-
Improvement
-
Resolution: Unresolved
-
Minor
-
None
-
Jenkins 2.x (several x > 200)
lockable-resources-plugin 2.13 and earlier
I maintain some pipelines where lockable resources allow us to dedicate and isolate SUT appliances, and sometimes developers see a test broken and want to reserve the SUT for post-mortem investigation before some other test deletes everything. Interactively this is addressed by the Reassign/Steal Lock button from https://github.com/jenkinsci/lockable-resources-plugin/pull/144 (because otherwise unlocking and reserving with original plugin code risked that someone from the queue would get this resource to use); but when we tried to automate similar behavior with pipeline code (e.g. to handle test failures and leave SUTs reserved for investigation if a build argument says to do so), things became funny.

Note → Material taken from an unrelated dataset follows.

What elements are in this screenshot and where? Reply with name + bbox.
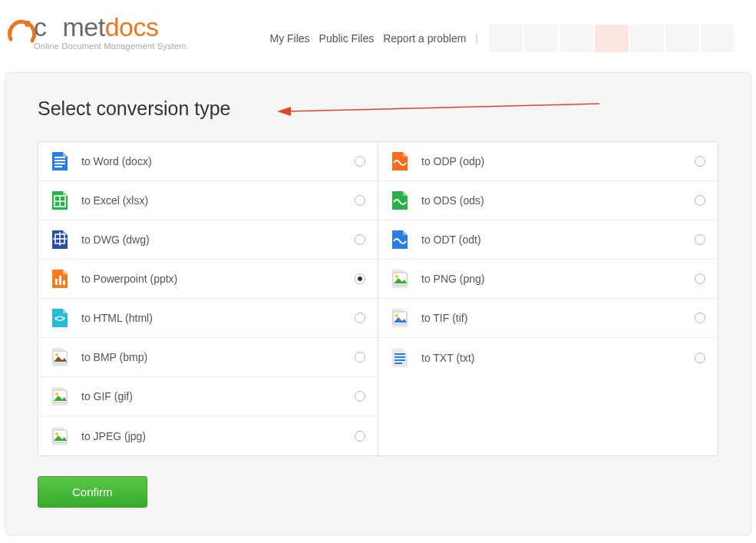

Essentially, we can set a reservation on a resource received in the lock step (directly using the LockableResource object, the LRM forbids this), and expect that the reserved resource may not be locked by the LockableResourcesManager when it is later seen as a suitable candidate. Typical code structure is:
def LOCK_OBJ = null def LRM = org.jenkins.plugins.lockableresources.LockableResourcesManager.get() lock(label: "SUTtype", variable: 'LOCK_NAME') { LOCK_OBJ = LRM.fromName(env.LOCK_NAME) LOCK_OBJ.setReservedBy('keep after unlock') } // some other code uses dedicated LOCK_OBJ // Finally later - maybe even in another job LRM.unreserve([LOCK_OBJ]) // or LOCK_OBJ.unReserve() until recently - does not cut it well
In practice however, we found that:
- sometimes the lockable resource was grabbed by another `lock()` request even though it remained reserved
- sometimes the un-reserved resource remained available and jobs waiting for it to become free did not proceed; manually locking and unlocking that resource made it actually usable for those jobs
Investigation led to code, and so a PR was born: https://github.com/jenkinsci/lockable-resources-plugin/pull/279
Notable points include:
- original method to checkResourcesAvailability() did not consider whether resource isReserved as long as it is listed among lockedResourcesAboutToBeUnlocked – and so led to immediate re-use of reserved resources IFF there was already a queued request waiting which such resource matched
- the method also behaved identically for un-locking and un-reserving resources (had no way to differentiate), so a quick fix to just consider isReserved() which did help against "losing" the reservation during unlock(), did not help "un-stuck" the waiting jobs when the resource was finally un-reserved as well
- LockableResource methods such as unReserve(), reset() and setBuild(null) for "unlock()" effect, reasonably only changed fields of the resource instance and did not deal with LRM for the bigger picture => added recycle() methods in both LR and LRM classes to help announce that the resource may be re-used instantly
- fixes confirmed by added tests (in TDD style, initially tests reproduced and confirmed the bugs I was hunting)
On a side note, our work in fact might benefit from https://github.com/jenkinsci/lockable-resources-plugin/pull/64 since we do what people in that PR argued against - "sharing" a lock between several consumers, (which I agree is not safe for the state machine of lockable resources which aims to not leave loose ends), but this does help achieve real-life practical goals - which do involve leaving resources locked/reserved after the job ends, using same resource in different stages or even jobs, etc. - all at end-user risk and discretion.